Ismet Sejfić

Sloboda Tuzla
- Position: Center

Personal information
- Born: September 7, 1993 (age 32) Prozor, Bosnia and Herzegovina
- Listed height: 6 ft 10 in (2.08 m)
- Listed weight: 275 lb (125 kg)

Career information
- NBA draft: 2015: undrafted
- Playing career: 2012–present

Career history
- 2012–2013: İzmir Büyükşehir Belediyesi GSK
- 2014–2015: BC Dzūkija
- 2015–2016: KK Student Mostar
- 2016–2017: PVSK Panthers
- 2017: Bosna
- 2017–2018: Jászberényi KSE
- 2017–2018: GGD Šenčur
- 2019–2021: Sutjeska
- 2021–2022: Podgorica
- 2022–2023: Golden Eagle Ylli
- 2023: Bosna
- 2023–present: Sloboda Tuzla

= Ismet Sejfić =

Bosnian basketball player (born 1993)

Ismet Sejfić (born September 7, 1993) is a Bosnian professional basketball player of Sloboda Tuzla.
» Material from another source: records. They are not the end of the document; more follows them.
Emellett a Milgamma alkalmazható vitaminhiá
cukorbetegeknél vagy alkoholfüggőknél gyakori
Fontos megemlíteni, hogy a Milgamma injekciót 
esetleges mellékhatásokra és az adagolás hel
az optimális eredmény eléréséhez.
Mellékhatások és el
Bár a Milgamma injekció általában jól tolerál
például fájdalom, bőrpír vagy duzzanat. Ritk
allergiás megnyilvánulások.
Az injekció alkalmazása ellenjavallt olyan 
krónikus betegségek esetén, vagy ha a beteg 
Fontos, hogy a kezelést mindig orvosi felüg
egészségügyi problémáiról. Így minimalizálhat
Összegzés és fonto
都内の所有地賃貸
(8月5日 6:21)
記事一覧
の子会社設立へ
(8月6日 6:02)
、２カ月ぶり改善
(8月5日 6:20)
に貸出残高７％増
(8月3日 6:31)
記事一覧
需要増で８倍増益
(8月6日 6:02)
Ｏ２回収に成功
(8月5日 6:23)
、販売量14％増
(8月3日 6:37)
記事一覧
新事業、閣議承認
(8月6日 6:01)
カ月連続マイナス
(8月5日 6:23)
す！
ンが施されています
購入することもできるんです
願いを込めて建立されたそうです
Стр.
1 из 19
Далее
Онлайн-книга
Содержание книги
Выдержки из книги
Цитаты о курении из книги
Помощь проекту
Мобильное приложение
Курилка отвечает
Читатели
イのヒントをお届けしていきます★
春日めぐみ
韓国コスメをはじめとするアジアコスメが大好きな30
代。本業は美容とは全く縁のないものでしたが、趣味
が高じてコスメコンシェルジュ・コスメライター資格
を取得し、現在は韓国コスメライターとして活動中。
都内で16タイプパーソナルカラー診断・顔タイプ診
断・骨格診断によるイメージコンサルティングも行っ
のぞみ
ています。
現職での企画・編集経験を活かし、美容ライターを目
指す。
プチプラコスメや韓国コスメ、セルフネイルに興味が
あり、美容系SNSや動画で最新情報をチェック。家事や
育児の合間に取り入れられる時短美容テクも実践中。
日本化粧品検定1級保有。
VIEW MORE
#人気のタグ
Also, he represents Bosnia and Herzegovina national basketball team.

== Playing career ==
In the 2016–17 season, he played for PVSK Panthers and averaged 16.9 points and 8.0 rebounds. He spent the 2015-16 season with KK Student Mostar in the Basketball Championship of Bosnia and Herzegovina after spending the previous season with BC Dzūkija in the Lithuanian Basketball League. In August 2021, he signed for Podgorica.